Eppure, in questo stesso secolo la ricerca medica ha compiuto enormi balzi avanti imprimendo una gigantesca, dolorosa, a volte disperata accelerazione internazionale nell’ultimo anno. Ora, sono numerosi i centri ricerche che puntano a creare e distribuire vaccini, sistemi diagnostici e cure mediche efficaci per prevenire, individuare e curare Covid-19.

In conclusione, non dimentichiamo che questa emergenza sanitaria è arrivata come una tempesta perfetta proprio quando tutto il mondo era impegnato nella corsa per raggiungere gli obiettivi di Agenda 2030 e riuscire a contenere la catastrofe climatica cui stiamo andando incontro. Oggi stiamo stringendo i denti per confermare gli obiettivi e per rilanciare il nostro impegno per raggiungerli, nonostante tutto.

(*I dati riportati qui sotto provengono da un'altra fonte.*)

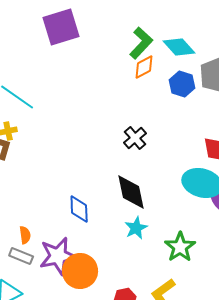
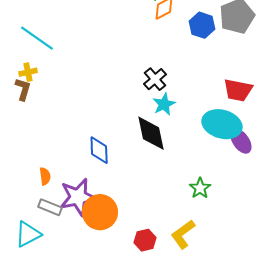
cyan star: (136, 228) -> (164, 104), moved
green star: (180, 247) -> (200, 188), size x0.7
gray rectangle: (21, 256) -> (50, 207), moved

In particolare, abbiamo visto come l’Intelligenza artificiale ci viene in soccorso per puntare all’SDG 3: “Assicurare la salute e il benessere per tutti e per tutte le età” permettendoci un efficace monitoraggio delle malattie e per intercettare tempestivamente i nuovi fenomeni pandemici.

Nel 2019 il disastro umano ed economico mondiale era già dietro l’angolo, e mille segnali lo annunciavano chiaramente, se solo li avessimo saputi cogliere. Questa durissima lezione servirà per prepararci alla prossima pandemia?